[Saved data entries]
....

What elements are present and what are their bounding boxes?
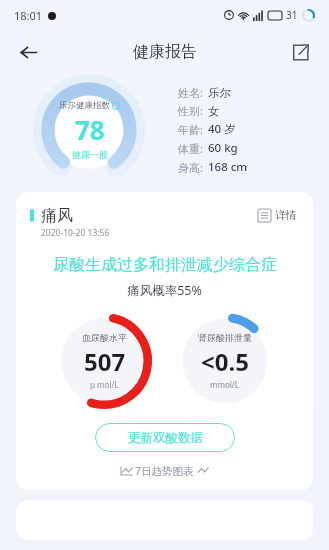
staticText: 7日趋势图表 xyxy=(135,464,194,478)
staticText: 31 xyxy=(286,8,298,22)
staticText: 40 岁 xyxy=(208,121,236,137)
staticText: 肾尿酸排泄量 xyxy=(198,332,252,343)
staticText: 18:01 xyxy=(14,8,43,23)
staticText: 2020-10-20 13:56 xyxy=(41,227,110,239)
staticText: 168 cm xyxy=(208,159,248,175)
staticText: 身高: xyxy=(178,160,203,175)
staticText: 健康报告 xyxy=(133,42,197,62)
staticText: 健康一般 xyxy=(72,149,108,160)
button[interactable]: Back xyxy=(10,34,46,70)
staticText: 血尿酸水平 xyxy=(82,332,127,343)
staticText: 女 xyxy=(208,104,220,118)
staticText: 痛风 xyxy=(41,206,73,226)
staticText: 性别: xyxy=(178,103,203,118)
staticText: 60 kg xyxy=(208,140,238,156)
staticText: 体重: xyxy=(178,141,203,156)
staticText: 更新双酸数据 xyxy=(128,430,203,446)
staticText: 507 xyxy=(84,345,126,378)
staticText: 姓名: xyxy=(178,85,203,100)
staticText: 尿酸生成过多和排泄减少综合症 xyxy=(53,255,277,275)
staticText: 年龄: xyxy=(178,122,203,137)
staticText: <0.5 xyxy=(201,345,249,378)
staticText: 乐尔健康指数 xyxy=(59,100,110,111)
button[interactable]: 更新双酸数据 xyxy=(95,423,235,452)
staticText: 乐尔 xyxy=(208,86,231,100)
staticText: mmol/L xyxy=(210,379,240,390)
staticText: μ mol/L xyxy=(90,379,119,390)
staticText: 痛风概率55% xyxy=(127,282,202,299)
button[interactable]: 详情 xyxy=(256,206,299,224)
staticText: 详情 xyxy=(275,208,297,222)
button[interactable]: Share xyxy=(283,35,317,69)
button[interactable]: 7日趋势图表 xyxy=(30,464,299,478)
staticText: 78 xyxy=(75,112,105,147)
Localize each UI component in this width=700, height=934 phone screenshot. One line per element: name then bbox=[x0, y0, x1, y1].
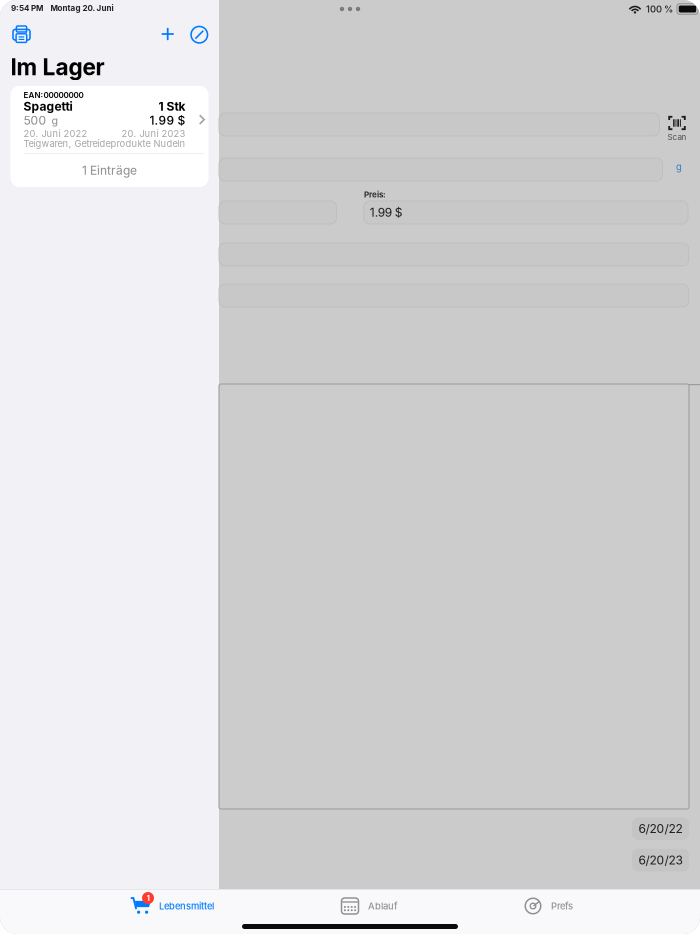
button[interactable]: 1 Einträge bbox=[10, 154, 208, 187]
staticText: Nudeln bbox=[154, 138, 186, 149]
staticText: 6/20/23 bbox=[638, 853, 682, 867]
staticText: 1 Einträge bbox=[82, 163, 137, 178]
staticText: g bbox=[52, 114, 58, 127]
staticText: Preis: bbox=[364, 190, 386, 199]
staticText: Spagetti bbox=[24, 99, 72, 114]
button[interactable]: EAN:00000000 bbox=[10, 86, 208, 153]
staticText: 6/20/22 bbox=[638, 822, 682, 836]
button[interactable]: Add bbox=[154, 20, 182, 48]
staticText: Lebensmittel bbox=[159, 900, 214, 912]
staticText: 500 bbox=[24, 113, 46, 128]
button[interactable]: Prefs bbox=[521, 891, 573, 921]
staticText: 1 Stk bbox=[158, 99, 186, 114]
staticText: g bbox=[676, 162, 682, 172]
staticText: 1 bbox=[146, 893, 150, 903]
staticText: Scan bbox=[668, 132, 686, 142]
staticText: 1.99 $ bbox=[370, 205, 403, 220]
staticText: EAN:00000000 bbox=[24, 90, 84, 100]
staticText: Im Lager bbox=[10, 54, 104, 80]
staticText: 20. Juni 2023 bbox=[122, 128, 186, 139]
staticText: Teigwaren, Getreideprodukte bbox=[24, 138, 150, 149]
button[interactable]: Print bbox=[7, 20, 37, 48]
staticText: 100 % bbox=[646, 4, 673, 14]
button[interactable]: 6/20/23 bbox=[632, 849, 689, 871]
staticText: Prefs bbox=[551, 900, 573, 912]
button[interactable]: 1 bbox=[129, 891, 214, 921]
staticText: 20. Juni 2022 bbox=[24, 128, 88, 139]
staticText: 1.99 $ bbox=[150, 113, 186, 128]
button[interactable]: Ablauf bbox=[338, 891, 398, 921]
button[interactable]: 6/20/22 bbox=[632, 818, 689, 840]
staticText: Ablauf bbox=[368, 900, 398, 912]
staticText: 9:54 PM bbox=[11, 3, 43, 13]
staticText: Montag 20. Juni bbox=[50, 3, 114, 13]
button[interactable]: Filter bbox=[185, 21, 213, 49]
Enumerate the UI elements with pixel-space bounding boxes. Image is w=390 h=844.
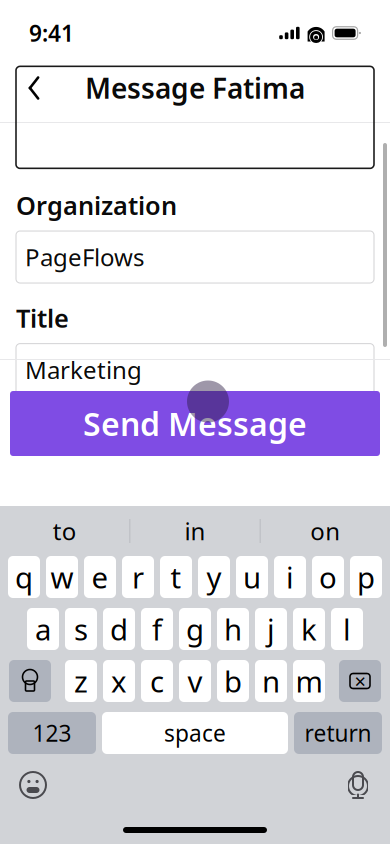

....

__Work instructions__.
Wherever the string "boxes" shows up in a line above, tally that line, and answer with the final number alone.

__Reply__.
2